The house has 5,600 square feet of living space, not including the basement and two-car garage. The Cooks have undertaken a restoration effort of gigantic proportion. Channels had to be jack hammered in the stone walls to install conduits for a new electrical system that replaces knob and tube wiring. 

Occasionally vibrations would drop a ceiling, adding dust, debris and more work to be done. The 21 foot by 43 foot living room has nine outlet receptacles in the floor, allowing lighting in seating groups in the center of this massive space. Halogen floodlights were placed in all the windows and wall-wash fixtures added to walls that will display artwork. All the plumbing has been redone, saving most of the early fixtures. This system has three pipes, allowing hot water to be instantly available throughout the house. This operates by continuously pumping hot water from the heater throughout the system.

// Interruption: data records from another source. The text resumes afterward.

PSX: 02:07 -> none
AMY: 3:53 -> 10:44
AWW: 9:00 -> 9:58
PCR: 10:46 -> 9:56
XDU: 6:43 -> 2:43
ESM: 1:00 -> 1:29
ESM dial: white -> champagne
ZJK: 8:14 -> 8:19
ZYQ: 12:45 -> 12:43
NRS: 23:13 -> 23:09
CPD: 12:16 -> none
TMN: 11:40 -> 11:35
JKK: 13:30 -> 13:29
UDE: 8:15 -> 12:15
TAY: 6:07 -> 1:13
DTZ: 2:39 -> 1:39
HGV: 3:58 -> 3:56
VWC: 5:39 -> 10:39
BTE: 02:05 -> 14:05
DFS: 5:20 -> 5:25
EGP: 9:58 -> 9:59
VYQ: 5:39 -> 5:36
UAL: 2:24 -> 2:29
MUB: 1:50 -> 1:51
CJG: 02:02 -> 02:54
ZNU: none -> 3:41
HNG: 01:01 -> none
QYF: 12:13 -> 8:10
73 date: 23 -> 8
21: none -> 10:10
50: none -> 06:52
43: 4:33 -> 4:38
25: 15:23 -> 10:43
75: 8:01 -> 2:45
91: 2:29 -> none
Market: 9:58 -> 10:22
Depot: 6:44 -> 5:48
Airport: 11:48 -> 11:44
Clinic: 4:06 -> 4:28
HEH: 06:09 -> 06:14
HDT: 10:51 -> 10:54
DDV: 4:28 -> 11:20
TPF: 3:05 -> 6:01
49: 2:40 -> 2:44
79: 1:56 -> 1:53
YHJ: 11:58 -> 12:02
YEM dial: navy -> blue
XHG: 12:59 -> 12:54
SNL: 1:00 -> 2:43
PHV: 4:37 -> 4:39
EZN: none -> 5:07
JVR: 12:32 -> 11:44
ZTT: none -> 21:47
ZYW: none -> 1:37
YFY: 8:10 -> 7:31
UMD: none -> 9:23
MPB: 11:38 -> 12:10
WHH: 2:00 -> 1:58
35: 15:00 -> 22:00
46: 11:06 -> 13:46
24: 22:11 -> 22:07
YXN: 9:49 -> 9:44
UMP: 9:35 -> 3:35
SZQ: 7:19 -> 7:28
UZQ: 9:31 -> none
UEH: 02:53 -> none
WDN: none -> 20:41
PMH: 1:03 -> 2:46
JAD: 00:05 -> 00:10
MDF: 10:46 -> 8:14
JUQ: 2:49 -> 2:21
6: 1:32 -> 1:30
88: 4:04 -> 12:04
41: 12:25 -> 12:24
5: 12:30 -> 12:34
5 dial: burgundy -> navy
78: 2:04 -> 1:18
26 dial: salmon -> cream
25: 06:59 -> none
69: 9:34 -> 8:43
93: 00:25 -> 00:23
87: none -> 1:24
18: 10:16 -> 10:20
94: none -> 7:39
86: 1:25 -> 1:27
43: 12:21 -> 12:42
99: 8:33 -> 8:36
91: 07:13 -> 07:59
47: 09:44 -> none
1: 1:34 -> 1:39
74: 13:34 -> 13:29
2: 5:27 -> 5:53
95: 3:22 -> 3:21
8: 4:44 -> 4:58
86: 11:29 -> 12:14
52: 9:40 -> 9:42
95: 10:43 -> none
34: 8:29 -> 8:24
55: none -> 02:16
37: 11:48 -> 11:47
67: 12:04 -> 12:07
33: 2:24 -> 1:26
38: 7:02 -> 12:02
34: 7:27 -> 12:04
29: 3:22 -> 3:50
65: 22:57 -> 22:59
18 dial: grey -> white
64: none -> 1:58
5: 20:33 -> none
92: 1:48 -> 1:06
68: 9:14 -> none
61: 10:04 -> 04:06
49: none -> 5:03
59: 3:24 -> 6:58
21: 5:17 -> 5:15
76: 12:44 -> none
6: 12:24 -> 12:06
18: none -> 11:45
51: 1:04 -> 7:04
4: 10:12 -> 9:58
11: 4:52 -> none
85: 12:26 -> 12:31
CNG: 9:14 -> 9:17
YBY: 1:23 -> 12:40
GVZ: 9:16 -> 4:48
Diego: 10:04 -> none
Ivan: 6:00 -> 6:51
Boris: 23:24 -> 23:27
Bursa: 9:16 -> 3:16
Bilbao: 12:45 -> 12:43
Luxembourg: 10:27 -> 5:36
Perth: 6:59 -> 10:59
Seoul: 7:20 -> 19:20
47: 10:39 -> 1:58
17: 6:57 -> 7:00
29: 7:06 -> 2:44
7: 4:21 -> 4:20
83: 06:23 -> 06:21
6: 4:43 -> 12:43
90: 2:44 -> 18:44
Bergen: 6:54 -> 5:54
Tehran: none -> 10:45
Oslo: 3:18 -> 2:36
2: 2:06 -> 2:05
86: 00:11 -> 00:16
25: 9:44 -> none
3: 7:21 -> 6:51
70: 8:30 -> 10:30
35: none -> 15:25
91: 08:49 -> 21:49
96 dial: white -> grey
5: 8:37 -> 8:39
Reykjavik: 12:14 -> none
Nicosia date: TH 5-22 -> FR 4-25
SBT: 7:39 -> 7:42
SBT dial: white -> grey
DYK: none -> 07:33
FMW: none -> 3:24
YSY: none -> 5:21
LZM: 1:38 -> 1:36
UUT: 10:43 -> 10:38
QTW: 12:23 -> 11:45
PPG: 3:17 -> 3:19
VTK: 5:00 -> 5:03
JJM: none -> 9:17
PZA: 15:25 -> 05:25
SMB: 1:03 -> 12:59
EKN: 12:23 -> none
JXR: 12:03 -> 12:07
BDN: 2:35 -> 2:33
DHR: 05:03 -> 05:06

A new industrial size 415,000 BTU furnace was installed, all the radiators refurbished and all the pipes replaced. Utilities are underground. Even small details are important. In order to save the look of the push button light switches yet have dimmers on most fixtures, the Cooks found craftsmen overseas who connected the on-off function to the top button while the lower one rotates to control the amount of light.

The eight bedrooms have been recycled into new and different uses, a security system installed and central air conditioning placed in the attic and snaked through closets. The basement floor has been excavated and replaced with concrete and a vapor barrier. The walls were then floated a half inch above this floor so that no water could again wick up the walls. To prevent water from washing down the slope behind the house to the foundations, Ross had a dry stream bed excavated parallel to the ridge and filled with gravel. This leads excess water away from the house. Finally, the plasterers started in the attic and plastered all the walls in the house, including the basement. In the living room, the ceiling is decorated with shallow panels that both define the space and accommodate the steel beams that were added to reinforce the second story. Decorative moldings in the dado were removed and have to be replaced before painting.

Ross believes that the house was built somewhere between 1850 and 1875 and was the size of the present living room, then divided into three rooms with fireplaces on its gable walls. Here the walls are 26 inches thick, built of stone quarried on the property. This house appears to have been added to an earlier complex of buildings. Recently, an arched brick structure has been found, filled with rubble, under the addition at the back of the house. Not enough of this is exposed to reveal its original use, but Ross thinks it may have been an icehouse. 

Sometime during the 1920s a massive renovation was undertaken by the owner, Charles Locher. Locher was the engineer who built the 42nd Street Subway Station in New York City, and he brought that expertise to the task. Wings were added, built eighteen inches thick of the same local stone, central heat came with steam radiators by the American Company, and the entire first floor of the original house became the great living room. The house was plumbed with Standard Company porcelain fixtures in the bathrooms, and a vast septic tank, built with the same careful stonework as the house, connected to the system. The butler’s pantry has a copper sink with a marble surround.

The addition at the rear of the house was either built at this time or was an upgrade of an existing kitchen/utility space. A broad, open porch with square pillars sits on the south side of this addition. At one time it had a reinforced glass roof. Apparently the roof failed because the slope was not steep enough, and another metal roof with a better pitch was built over it, leaving telltale pieces of glass showing along its edge. 

The Cooks next project will be replacing the front porch with new fabric but following the old pattern using rails similar to those at Monticello. Ross and Carol are enthusiastic about the project, and about all phases of their home’s restoration. 

This article appeared in the Herald Mail Newspaper,  Sunday, July 2, 1989, the 3rd in a series of articles by Patricia Schooley about the historical homes of Washington County.